Records shown: Begin

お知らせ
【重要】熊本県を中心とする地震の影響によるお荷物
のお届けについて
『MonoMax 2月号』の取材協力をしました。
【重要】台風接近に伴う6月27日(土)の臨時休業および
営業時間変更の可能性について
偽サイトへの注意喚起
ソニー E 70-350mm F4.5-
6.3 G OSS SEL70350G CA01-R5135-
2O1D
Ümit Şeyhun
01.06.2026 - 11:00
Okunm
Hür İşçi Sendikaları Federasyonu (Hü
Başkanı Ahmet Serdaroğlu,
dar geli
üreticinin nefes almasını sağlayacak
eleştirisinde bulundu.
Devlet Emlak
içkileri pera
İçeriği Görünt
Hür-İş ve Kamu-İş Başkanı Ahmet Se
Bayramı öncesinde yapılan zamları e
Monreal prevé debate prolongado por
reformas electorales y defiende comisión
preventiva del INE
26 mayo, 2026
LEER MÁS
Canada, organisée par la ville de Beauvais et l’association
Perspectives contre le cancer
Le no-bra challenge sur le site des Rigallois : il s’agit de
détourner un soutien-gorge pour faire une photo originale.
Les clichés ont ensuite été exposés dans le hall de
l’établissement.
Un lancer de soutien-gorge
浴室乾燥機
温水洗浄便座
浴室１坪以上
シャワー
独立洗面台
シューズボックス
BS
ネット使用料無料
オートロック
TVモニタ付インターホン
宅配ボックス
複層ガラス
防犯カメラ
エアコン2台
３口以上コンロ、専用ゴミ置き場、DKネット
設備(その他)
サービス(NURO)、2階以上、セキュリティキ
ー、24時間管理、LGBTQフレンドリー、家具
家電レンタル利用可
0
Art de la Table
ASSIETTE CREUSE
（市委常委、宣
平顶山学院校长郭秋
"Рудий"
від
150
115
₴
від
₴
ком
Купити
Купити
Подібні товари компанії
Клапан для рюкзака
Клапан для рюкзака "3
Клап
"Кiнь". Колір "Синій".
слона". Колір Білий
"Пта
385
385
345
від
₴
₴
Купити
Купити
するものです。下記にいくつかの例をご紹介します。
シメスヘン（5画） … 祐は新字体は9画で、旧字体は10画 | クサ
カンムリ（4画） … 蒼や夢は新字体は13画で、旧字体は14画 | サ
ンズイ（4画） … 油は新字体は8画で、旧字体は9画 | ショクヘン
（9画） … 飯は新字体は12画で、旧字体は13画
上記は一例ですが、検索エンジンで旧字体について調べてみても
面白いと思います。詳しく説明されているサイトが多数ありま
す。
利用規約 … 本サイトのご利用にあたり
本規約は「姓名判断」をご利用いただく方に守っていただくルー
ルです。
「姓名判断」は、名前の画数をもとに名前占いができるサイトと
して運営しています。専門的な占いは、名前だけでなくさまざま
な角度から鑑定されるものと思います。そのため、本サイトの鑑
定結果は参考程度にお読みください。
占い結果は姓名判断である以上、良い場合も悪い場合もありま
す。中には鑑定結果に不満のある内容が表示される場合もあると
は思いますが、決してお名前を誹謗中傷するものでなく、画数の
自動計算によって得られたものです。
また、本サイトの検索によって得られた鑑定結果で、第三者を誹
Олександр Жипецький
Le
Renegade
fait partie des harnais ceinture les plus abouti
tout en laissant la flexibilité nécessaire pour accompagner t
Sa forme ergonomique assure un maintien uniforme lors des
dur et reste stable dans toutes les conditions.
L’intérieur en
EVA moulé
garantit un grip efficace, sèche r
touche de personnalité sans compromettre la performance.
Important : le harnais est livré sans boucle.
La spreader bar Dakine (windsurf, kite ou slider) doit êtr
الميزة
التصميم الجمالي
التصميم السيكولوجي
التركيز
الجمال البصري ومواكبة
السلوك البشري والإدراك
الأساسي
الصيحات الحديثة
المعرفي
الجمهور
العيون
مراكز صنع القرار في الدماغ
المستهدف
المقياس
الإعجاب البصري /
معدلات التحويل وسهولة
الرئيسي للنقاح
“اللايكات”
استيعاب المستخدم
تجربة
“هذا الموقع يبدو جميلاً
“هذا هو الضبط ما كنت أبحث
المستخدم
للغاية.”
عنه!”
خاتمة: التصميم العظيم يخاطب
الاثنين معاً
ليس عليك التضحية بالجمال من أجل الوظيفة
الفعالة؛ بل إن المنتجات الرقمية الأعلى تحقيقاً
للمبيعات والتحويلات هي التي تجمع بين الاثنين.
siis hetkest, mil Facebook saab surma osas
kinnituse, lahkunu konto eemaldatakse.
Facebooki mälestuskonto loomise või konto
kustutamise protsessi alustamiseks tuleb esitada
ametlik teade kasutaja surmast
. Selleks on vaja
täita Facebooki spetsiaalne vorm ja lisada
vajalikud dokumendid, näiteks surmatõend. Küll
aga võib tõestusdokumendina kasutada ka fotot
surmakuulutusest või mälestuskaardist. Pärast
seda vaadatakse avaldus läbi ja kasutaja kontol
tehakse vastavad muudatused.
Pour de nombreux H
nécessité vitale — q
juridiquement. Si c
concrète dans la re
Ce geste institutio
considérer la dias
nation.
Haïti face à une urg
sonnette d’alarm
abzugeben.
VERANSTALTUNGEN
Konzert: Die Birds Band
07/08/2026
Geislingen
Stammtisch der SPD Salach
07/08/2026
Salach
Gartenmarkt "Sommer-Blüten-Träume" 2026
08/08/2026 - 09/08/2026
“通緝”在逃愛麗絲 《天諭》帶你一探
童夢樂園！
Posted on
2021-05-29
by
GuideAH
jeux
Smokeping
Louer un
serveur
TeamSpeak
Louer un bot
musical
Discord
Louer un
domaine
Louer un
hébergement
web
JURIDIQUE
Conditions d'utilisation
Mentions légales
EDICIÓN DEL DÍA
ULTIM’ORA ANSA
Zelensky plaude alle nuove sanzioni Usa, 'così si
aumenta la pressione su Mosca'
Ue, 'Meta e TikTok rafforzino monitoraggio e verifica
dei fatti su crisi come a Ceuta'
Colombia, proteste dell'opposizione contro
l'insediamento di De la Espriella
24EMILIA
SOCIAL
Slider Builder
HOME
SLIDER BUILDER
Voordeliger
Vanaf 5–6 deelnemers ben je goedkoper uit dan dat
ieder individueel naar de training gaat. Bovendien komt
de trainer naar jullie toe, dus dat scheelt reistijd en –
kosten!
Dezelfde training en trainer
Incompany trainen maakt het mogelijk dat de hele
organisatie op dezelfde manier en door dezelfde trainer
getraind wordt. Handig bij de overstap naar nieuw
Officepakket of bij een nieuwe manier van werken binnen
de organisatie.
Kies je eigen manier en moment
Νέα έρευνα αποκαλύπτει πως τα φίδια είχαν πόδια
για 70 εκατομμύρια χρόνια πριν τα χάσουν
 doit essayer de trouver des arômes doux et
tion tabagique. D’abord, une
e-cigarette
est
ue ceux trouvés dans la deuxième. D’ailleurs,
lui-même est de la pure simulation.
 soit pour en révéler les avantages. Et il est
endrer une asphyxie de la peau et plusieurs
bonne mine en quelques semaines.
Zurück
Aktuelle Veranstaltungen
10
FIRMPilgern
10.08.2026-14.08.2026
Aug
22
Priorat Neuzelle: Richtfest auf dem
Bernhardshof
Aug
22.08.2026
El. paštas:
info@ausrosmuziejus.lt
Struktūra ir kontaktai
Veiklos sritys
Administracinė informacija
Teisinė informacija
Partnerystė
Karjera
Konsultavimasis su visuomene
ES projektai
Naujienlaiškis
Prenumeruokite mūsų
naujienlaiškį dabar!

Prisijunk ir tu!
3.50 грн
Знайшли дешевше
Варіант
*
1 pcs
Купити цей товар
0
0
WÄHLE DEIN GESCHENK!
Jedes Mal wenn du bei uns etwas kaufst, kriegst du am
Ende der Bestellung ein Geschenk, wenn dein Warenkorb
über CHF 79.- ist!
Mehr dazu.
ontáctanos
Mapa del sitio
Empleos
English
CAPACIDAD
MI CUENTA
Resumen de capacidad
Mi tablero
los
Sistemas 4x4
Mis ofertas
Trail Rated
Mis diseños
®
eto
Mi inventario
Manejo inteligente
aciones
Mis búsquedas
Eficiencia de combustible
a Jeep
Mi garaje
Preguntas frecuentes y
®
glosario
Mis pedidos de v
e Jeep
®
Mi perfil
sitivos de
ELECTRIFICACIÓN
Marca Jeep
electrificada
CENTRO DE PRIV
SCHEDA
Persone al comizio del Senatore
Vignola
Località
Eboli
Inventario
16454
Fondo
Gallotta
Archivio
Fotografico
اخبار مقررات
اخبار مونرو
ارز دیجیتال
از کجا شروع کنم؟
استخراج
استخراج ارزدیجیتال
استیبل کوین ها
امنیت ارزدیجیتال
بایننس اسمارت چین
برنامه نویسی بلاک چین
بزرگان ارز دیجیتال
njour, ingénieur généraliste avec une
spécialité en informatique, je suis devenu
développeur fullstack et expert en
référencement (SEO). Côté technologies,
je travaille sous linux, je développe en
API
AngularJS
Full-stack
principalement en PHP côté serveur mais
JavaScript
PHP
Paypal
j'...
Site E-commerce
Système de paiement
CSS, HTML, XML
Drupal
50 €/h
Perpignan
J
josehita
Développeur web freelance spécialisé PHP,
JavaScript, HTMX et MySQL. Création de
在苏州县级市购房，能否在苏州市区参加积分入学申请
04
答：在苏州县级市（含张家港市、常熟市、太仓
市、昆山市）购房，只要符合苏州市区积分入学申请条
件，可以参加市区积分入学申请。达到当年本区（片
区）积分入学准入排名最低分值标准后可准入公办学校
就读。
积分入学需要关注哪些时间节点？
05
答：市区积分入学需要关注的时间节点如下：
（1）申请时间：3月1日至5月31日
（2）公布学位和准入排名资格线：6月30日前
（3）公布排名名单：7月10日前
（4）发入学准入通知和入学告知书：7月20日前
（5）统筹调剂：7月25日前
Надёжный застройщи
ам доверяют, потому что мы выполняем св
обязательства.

Records shown: End

__Work item__:
From the entries above, return exactly the line containing "getraind wordt. Handig", the line containing "soit pour en", and all lines between, and nothing else.

__Task solution__:
getraind wordt. Handig bij de overstap naar nieuw
Officepakket of bij een nieuwe manier van werken binnen
de organisatie.
Kies je eigen manier en moment
Νέα έρευνα αποκαλύπτει πως τα φίδια είχαν πόδια
για 70 εκατομμύρια χρόνια πριν τα χάσουν
 doit essayer de trouver des arômes doux et
tion tabagique. D’abord, une
e-cigarette
est
ue ceux trouvés dans la deuxième. D’ailleurs,
lui-même est de la pure simulation.
 soit pour en révéler les avantages. Et il est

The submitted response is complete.